De forma similar, ao mergulhar na obrigatória ação, a narrativa também alterna altos e baixos. A câmera acompanha incessantemente os movimentos do Aranha subindo pelas paredes, esgueirando-se por estreitas aberturas e se balançando por entre prédios, as lutas têm energia e bom humor suficiente para se sustentarem e a ênfase pontual no terror é oportuna. Contudo, o excessivo desleixo com a identidade secreta do herói e o óbvio desenrolar dos planos do Lagarto (um dispositivo é apresentado no meio da narrativa apenas para isto) sequer disfarçam a falta de inventividade do roteiro que sugere situações que não se confirmam e pega “emprestado” sequências inteiras de outros filmes.

Entretanto, o elemento humano prepondera no saldo final positivo: Andrew Garfield é convincente no papel-título, apresentando um jovem calejado que poderíamos tomar por nosso vizinho. Mas, embora ele tenha que carregar a responsabilidade da narrativa, é Emma Stone quem se destaca e Gwen Stacy transborda de carisma e energia logo que surge em cena, tornando fácil se apaixonar por esta geek de olhos grandes e sorriso encantador. Por sua vez, Rhys Ifans (o amigo estranho de Hugh Grant em Um Lugar Chamado Notting Hill) transforma Curtis Connors em um cientista bem intencionado e ético que, assim que é transformado no Lagarto, sucumbe a um complexo de Dr. Jekyll e Mr. Hide. O resto do elenco composto de atores conhecidos, como Martin Sheen, Sally Field e Denis Leary, está correto e tem bons momentos. Aliás, observe o sinal dos tempos: até Flash, interpretado por Chris Zylka, que poderia ser apenas um brucutu unidimensional, é apropriadamente humanizado em um instante de sensibilidade.
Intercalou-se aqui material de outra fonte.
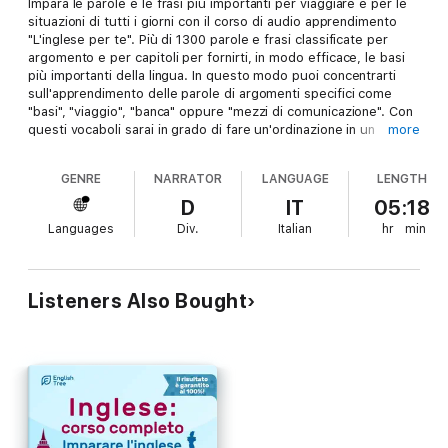
Impara le parole e le frasi più importanti per viaggiare e per le
situazioni di tutti i giorni con il corso di audio apprendimento
"L'inglese per te". Più di 1300 parole e frasi classificate per
argomento e per capitoli per fornirti, in modo efficace, le basi
più importanti della lingua. In questo modo puoi concentrarti
sull'apprendimento delle parole di argomenti specifici come
"basi", "viaggio", "banca" oppure "mezzi di comunicazione". Con
questi vocaboli sarai in grado di fare un'ordinazione in un
more
ristorante, chiedere informazioni in una città straniera oppure
richiedere assistenza medica in Inglese. Inoltre, riceverai tutte
GENRE
NARRATOR
LANGUAGE
LENGTH
le parole e le frasi come file PDF in modo da poterlo aggiungere
alla tua galleria dopo l'acquisto - per stamparlo, piegarlo e
D
IT
05:18
portarlo con te. L'apprendimento diventa divertente e fornisce
Languages
Div.
Italian
hr
min
un'intensa preparazione che ti accompagnerà nel tuo prossimo
viaggio!
Con questo titolo ricevete un file PDF che verrà aggiunto
automaticamente alla vostra biblioteca dopo l’acquisto.
Listeners Also Bought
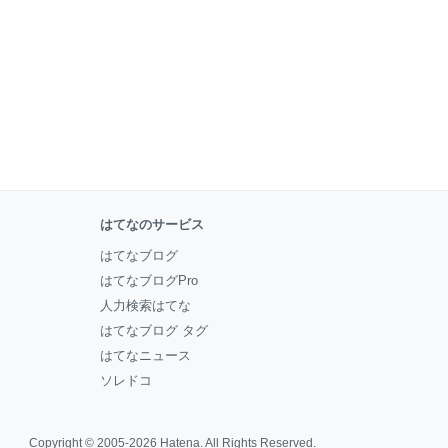
はてなのサービス
はてなブログ
はてなブログPro
人力検索はてな
はてなブログ タグ
はてなニュース
ソレドコ
Copyright © 2005-2026
Hatena
. All Rights Reserved.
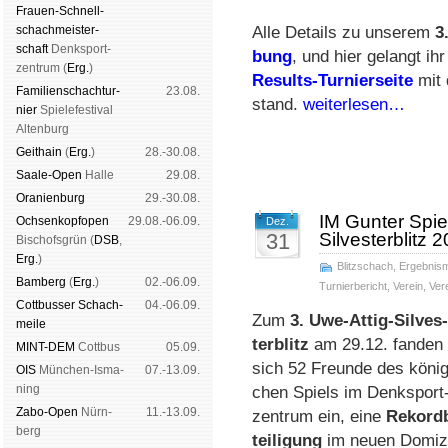
Frauen-Schnell­
schach­meis­ter­
Alle De­tails zu un­se­rem
3
schaft
Denk­sport­
bung
, und hier gelangt ihr
zen­trum (
Erg.
)
Results-Turnierseite
mit d
Familien­schach­tur­
23.08.
stand.
weiterlesen…
nier
Spiele­fes­ti­val
Al­ten­burg
Geit­hain
(
Erg.
)
28.-30.08.
Saale-Open
Halle
29.08.
Oranien­burg
29.-30.08.
IM Gunter Spie
Och­sen­kopf­open
29.08.-06.09.
Dez.
31
Silvesterblitz 
Bischofs­grün (
DSB
,
Erg.
)
Blitzschach
,
Ergebnis
Bam­berg
(
Erg.
)
02.-06.09.
Turnierbericht
,
Verein
,
Ver
Cott­busser Schach­
04.-06.09.
Zum
3. Uwe-Attig-Sil­ves­
meile
ter­blitz
am 29.12. fan­den
MINT-DEM
Cott­bus
05.09.
sich 52 Freun­de des kö­nig­
OIS
Mün­chen-Is­ma­
07.-13.09.
ning
chen Spiels im Denk­sport
Zabo-Open
Nürn­
11.-13.09.
zen­trum ein, ei­ne
Re­kord­
berg
tei­li­gung
im neu­en Do­mi­zi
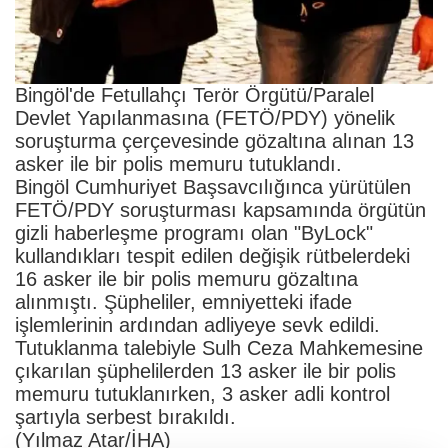
Bingöl'de Fetullahçı Terör Örgütü/Paralel
Devlet Yapılanmasına (FETÖ/PDY) yönelik
soruşturma çerçevesinde gözaltına alınan 13
asker ile bir polis memuru tutuklandı.
Bingöl Cumhuriyet Başsavcılığınca yürütülen
FETÖ/PDY soruşturması kapsamında örgütün
gizli haberleşme programı olan "ByLock"
kullandıkları tespit edilen değişik rütbelerdeki
16 asker ile bir polis memuru gözaltına
alınmıştı. Şüpheliler, emniyetteki ifade
işlemlerinin ardından adliyeye sevk edildi.
Tutuklanma talebiyle Sulh Ceza Mahkemesine
çıkarılan şüphelilerden 13 asker ile bir polis
memuru tutuklanırken, 3 asker adli kontrol
şartıyla serbest bırakıldı.
(Yılmaz Atar/İHA)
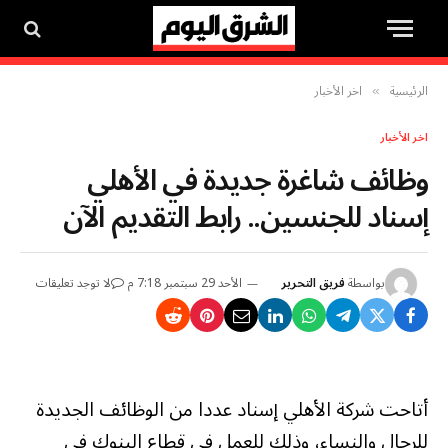
الرئيسية
اخر الأخبار
»
اخر الأخبار
وظائف شاغرة جديدة في الأهلي
إسناد للجنسين.. رابط التقديم الآن
بواسطة
فريق التحرير
الأحد 29 سبتمبر 7:18 م
لا توجد تعليقات
أتاحت شركة الأهلي إسناد عددا من الوظائف الجديدة
للرجال والنساء، وذلك للعمل في قطاع البنوك في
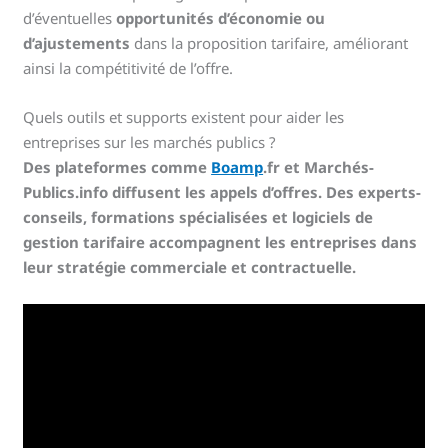
d’éventuelles
opportunités d’économie ou
d’ajustements
dans la proposition tarifaire, améliorant
ainsi la compétitivité de l’offre.
Quels outils et supports existent pour aider les
entreprises sur les marchés publics ?
Des plateformes comme
Boamp
.fr et Marchés-
Publics.info diffusent les appels d’offres. Des experts-
conseils, formations spécialisées et logiciels de
gestion tarifaire accompagnent les entreprises dans
leur stratégie commerciale et contractuelle.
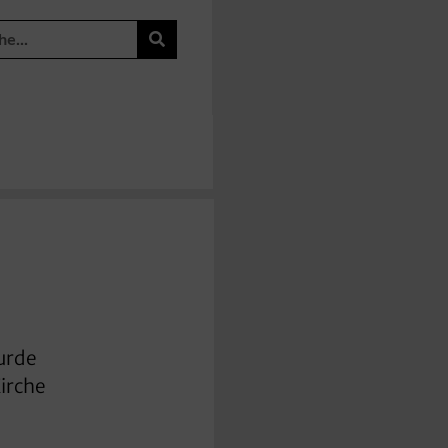
wurde
Kirche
Deixando portas abertas para a anunciada trilogia (espere a última cena durante os créditos finais), Marc Webb é covarde ao ensaiar a quebra de uma promessa logo após esta ser realizada. E, se até aqui consegui evitar comparações, não posso deixar de destacar que O Espetacular Homem-Aranha perde para o irmão mais velho, embora a perspectiva de novas aventuras do aracnídeo não mais na colorida Nova York, mas nessa claustrofóbica selva urbana, seja interessante e empolgante.

(3/5)
O Espetacular Homem-Aranha (The Amazing Spider-Man)
Estados Unidos, 2012 – 136 min.
Direção: Marc Webb. | Roteiro: James Vanderbilt, Alvin Sargent e Steve Kloves.
Elenco: Andrew Garfield, Emma Stone, Rhys Ifans, Denis Leary, Martin Sheen, Sally Field.